On April 17, 1524, 500 years ago, Italian (Florentine) explorer Giovanni da Verrazzano became the 1st European to sight the land that would become New York City, and its bodies of water, including the Hudson River (named for the later English explorer Henry Hudson) and "The Narrows," the strip of water between Brooklyn and Staten Island.

Up until the 1920s, Staten Island was isolated: Its only connections with any other land were by the Staten Island Ferry system, connecting it with Lower Manhattan, Brooklyn, and the New Jersey cities of Bayonne, Elizabeth and Perth Amboy. In 1928, the Outerbridge Crossing was built, connecting it with Perth Amboy, and the original Goethals Bridge (replaced by the current bridge in 2017) connected it with Elizabeth. In 1931, the Bayonne Bridge opened. But this didn't help people trying to get to and from the rest of New York City.

A "Liberty Bridge" and tunnel connecting the Subway system to Staten Island were proposed around this time, but federal funding for these projects was blocked by a Congressman from The Bronx -- Fiorello La Guardia, who was elected Mayor in 1933. He believed that a public necessity should not be provided by private interests. (The controversy over the Ambassador Bridge, built around that time between Detroit and the Canadian city of Windsor, Ontario, shows that he was right.)

In 1947, Moses was ready to try again, and got the federal government to approve a plan for a bridge, despite angry opposition from the people of Bay Ridge, the neighborhood where its Brooklyn anchorage would be. Considerably more people would be displaced on Staten Island, but, overall, the people of that Borough understood the benefits of having the bridge, and supported the idea. The Bay Ridge opposition led to the decision to put it, instead, at the uninhabited Fort Lafayette, so no houses would have to be demolished.

Still, it took years for the construction to be approved, and it did not begin until August 14, 1959. About 10,000 men worked on the construction. Three died: Paul Bessett, 58, who fell off the deck and struck a tower in 1962; Irving Rubin, 58, who fell off the bridge approach in 1963; and Gerard McKee, considerably younger at 19, who slipped off a catwalk in 1963. His death led to a strike by workers, demanding safety nets under the deck. After 5 days, they got the nets, and resumed work.

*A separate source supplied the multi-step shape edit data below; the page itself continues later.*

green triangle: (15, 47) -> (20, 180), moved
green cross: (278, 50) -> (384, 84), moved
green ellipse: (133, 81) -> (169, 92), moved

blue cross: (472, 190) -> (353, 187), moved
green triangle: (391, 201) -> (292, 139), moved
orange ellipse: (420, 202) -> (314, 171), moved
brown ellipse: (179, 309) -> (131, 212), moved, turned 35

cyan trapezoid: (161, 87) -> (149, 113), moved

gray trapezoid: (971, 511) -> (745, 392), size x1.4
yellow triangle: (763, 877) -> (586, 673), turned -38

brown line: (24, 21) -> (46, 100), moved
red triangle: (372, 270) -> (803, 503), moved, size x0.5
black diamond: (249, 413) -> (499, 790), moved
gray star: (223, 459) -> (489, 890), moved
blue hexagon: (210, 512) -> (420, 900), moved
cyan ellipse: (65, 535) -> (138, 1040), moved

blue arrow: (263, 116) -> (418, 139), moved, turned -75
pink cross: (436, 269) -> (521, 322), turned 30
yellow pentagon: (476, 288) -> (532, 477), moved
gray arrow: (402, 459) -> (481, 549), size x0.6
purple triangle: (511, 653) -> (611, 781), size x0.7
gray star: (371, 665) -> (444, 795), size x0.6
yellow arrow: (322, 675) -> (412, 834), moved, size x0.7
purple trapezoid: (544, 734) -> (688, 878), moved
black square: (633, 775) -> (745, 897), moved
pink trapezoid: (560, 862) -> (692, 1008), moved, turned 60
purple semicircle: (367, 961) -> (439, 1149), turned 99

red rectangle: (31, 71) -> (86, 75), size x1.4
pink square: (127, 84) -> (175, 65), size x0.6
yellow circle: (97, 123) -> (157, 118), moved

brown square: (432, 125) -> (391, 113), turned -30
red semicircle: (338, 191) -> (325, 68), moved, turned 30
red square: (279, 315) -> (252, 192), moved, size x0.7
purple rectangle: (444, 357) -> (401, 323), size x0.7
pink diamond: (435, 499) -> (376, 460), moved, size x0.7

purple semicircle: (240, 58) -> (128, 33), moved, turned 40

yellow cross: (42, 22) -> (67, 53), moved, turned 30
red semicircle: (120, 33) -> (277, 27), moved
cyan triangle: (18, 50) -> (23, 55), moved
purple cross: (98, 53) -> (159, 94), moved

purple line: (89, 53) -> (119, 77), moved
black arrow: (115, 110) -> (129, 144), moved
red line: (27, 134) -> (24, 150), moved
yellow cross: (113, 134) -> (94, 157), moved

The opening ceremony was held on November 21, 1964, with a gold ribbon being cut by Mayor Robert F. Wagner Jr., Governor Nelson Rockefeller, and Borough Presidents Abe Stark of Brooklyn and Albert Maniscalo of Staten Island. (Stark had been a clothing store owner, who advertised on the right field wall at the Dodgers' Ebbets Field: "HIT SIGN WIN SUIT.")

The towers are 693 feet high, making each of them, easily, the tallest structures in their respective Boroughs at the time. Since 2019, 2 buildings higher than the bridge's towers have been constructed in Brooklyn. 

The towers are are 4,290 feet apart. In 1981, this world record was broken by the Humber Bridge in Hull, Yorkshire, England. In 2022, the 1915 Çanakkale Bridge, in the city of the same name in Turkey, opened, and set a new record of 6,637 feet.

There is no direct passenger rail connection between Staten Island and the rest of the City. The Staten Island Rapid Transit (SIRT) rail line goes from the St. George Ferry Terminal (St. George to South Ferry in Manhattan has long been the last remaining Staten Island Ferry) down the east and southern coast of the island to Tottenville, and is technically part of the City's Subway system. But the only way to get from it to the Subway proper is via the Ferry.

A bus line on Staten Island's Victory Boulevard was extended over the Verrazzano-Narrows Bridge to the 95th Street terminal of what's now the R Train in Brooklyn, but, unlike most Subway-to-bus (or vice versa) transfers in the City, this one is not free if done within 2 hours.

The Verrazzano -- the full name is rarely used -- is best known for 2 things: The highest tolls of any bridge or tunnel in the New York Tri-State Area, and being the starting point for the New York City Marathon. Since part of the idea for the Marathon was that it would use all Five Boroughs, the closest point between Staten Island and any other Borough was an easy choice, made even easier by the toll plaza being wide enough to accommodate thousands of runners.